What the exercise asks
A verbatim repeat of the lines below is required, with the pictures removed.

Recorded data

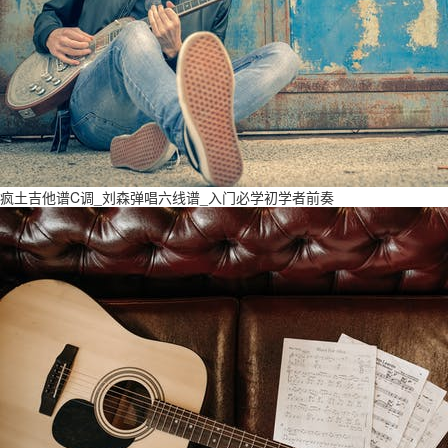
疯土吉他谱C调_刘森弹唱六线谱_入门必学初学者前奏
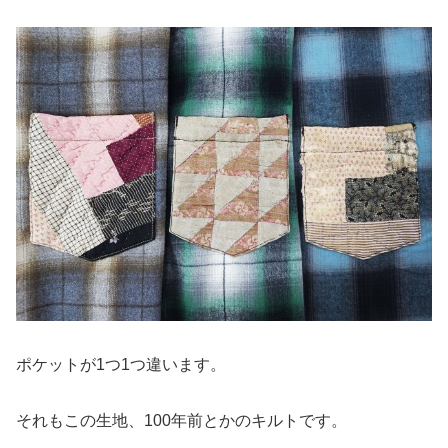
ポケットが1つ1つ違います。
それもこの生地、100年前とかのキルトです。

Answer space
疯土吉他谱C调_刘森弹唱六线谱_入门必学初学者前奏
ポケットが1つ1つ違います。
それもこの生地、100年前とかのキルトです。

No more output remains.